[Page images and extracted text]
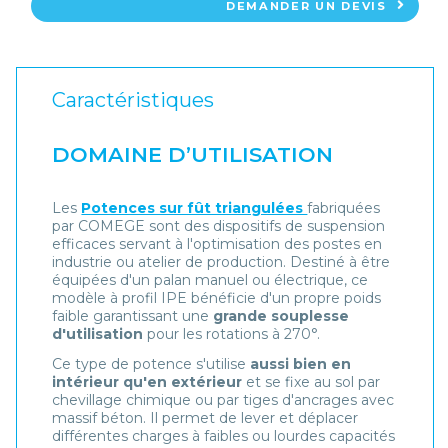
DEMANDER UN DEVIS
Caractéristiques
DOMAINE D’UTILISATION
Les
Potences sur fût triangulées
fabriquées
par COMEGE sont des dispositifs de suspension
efficaces servant à l'optimisation des postes en
industrie ou atelier de production. Destiné à être
équipées d'un palan manuel ou électrique, ce
modèle à profil IPE bénéficie d'un propre poids
faible garantissant une
grande souplesse
d'utilisation
pour les rotations à 270°.
Ce type de potence s'utilise
aussi bien en
intérieur qu'en extérieur
et se fixe au sol par
chevillage chimique ou par tiges d'ancrages avec
massif béton. Il permet de lever et déplacer
différentes charges à faibles ou lourdes capacités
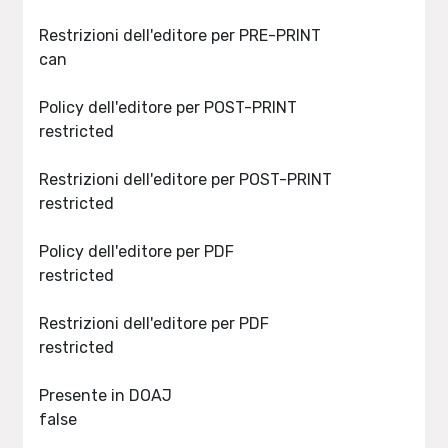
Restrizioni dell'editore per PRE-PRINT
can
Policy dell'editore per POST-PRINT
restricted
Restrizioni dell'editore per POST-PRINT
restricted
Policy dell'editore per PDF
restricted
Restrizioni dell'editore per PDF
restricted
Presente in DOAJ
false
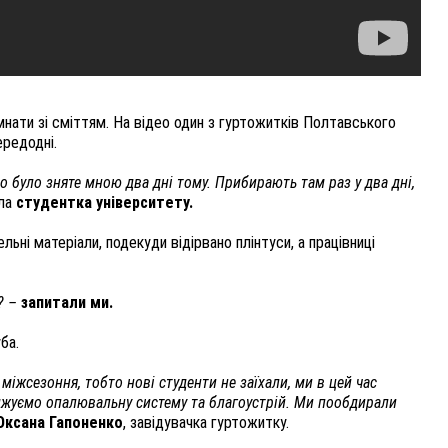
імнати зі сміттям. На відео один з гуртожитків Полтавського
ередодні.
о було зняте мною два дні тому. Прибирають там раз у два дні,
іла
студентка університету.
ьні матеріали, подекуди відірвано плінтуси, а працівниці
? –
запитали ми.
ба.
з міжсезоння, тобто нові студенти не заїхали, ми в цей час
джуємо опалювальну систему та благоустрій. Ми пообдирали
ксана Гапоненко
, завідувачка гуртожитку.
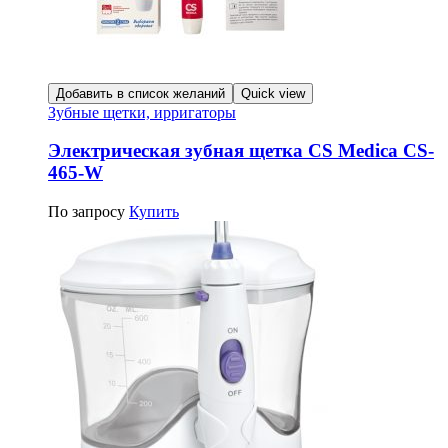
Добавить в список желаний
Quick view
Зубные щетки, ирригаторы
Электрическая зубная щетка CS Medica CS-
465-W
По запросу
Купить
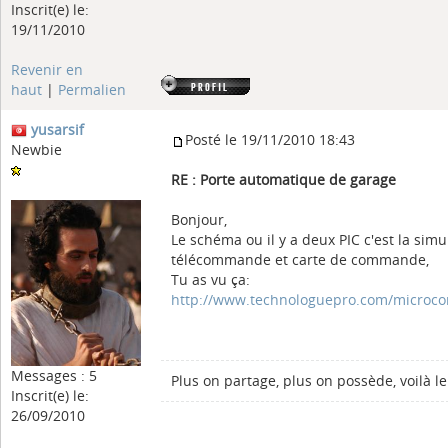
Inscrit(e) le:
19/11/2010
Revenir en
haut
|
Permalien
yusarsif
Posté le 19/11/2010 18:43
Newbie
RE : Porte automatique de garage
Bonjour,
Le schéma ou il y a deux PIC c'est la sim
télécommande et carte de commande,
Tu as vu ça:
http://www.technologuepro.com/microcon
Messages : 5
Plus on partage, plus on possède, voilà
Inscrit(e) le:
26/09/2010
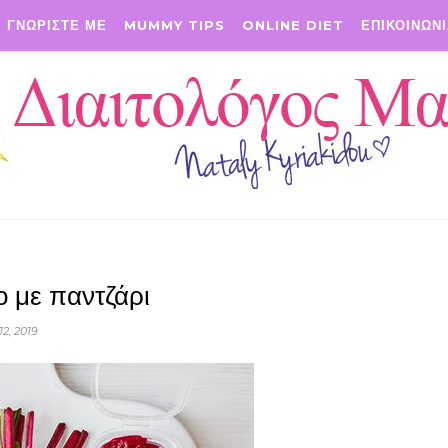
ΓΝΩΡΙΣΤΕ ΜΕ
MUMMY TIPS
ONLINE DIET
ΕΠΙΚΟΙΝΩΝ
 με παντζάρι
12, 2019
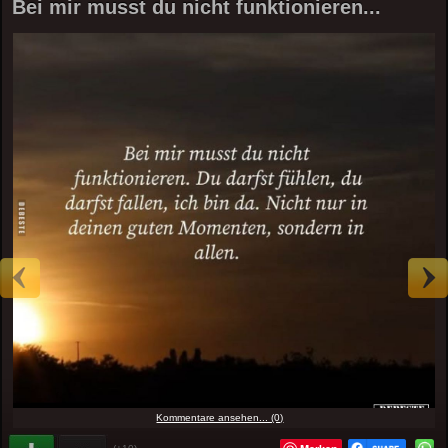
Bei mir musst du nicht funktionieren...
Kommentare ansehen... (0)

▸ Work to be completed:
Within the entries, count the lines that contain the word "PRINT". Give that number and no more.

▸ The answer:
3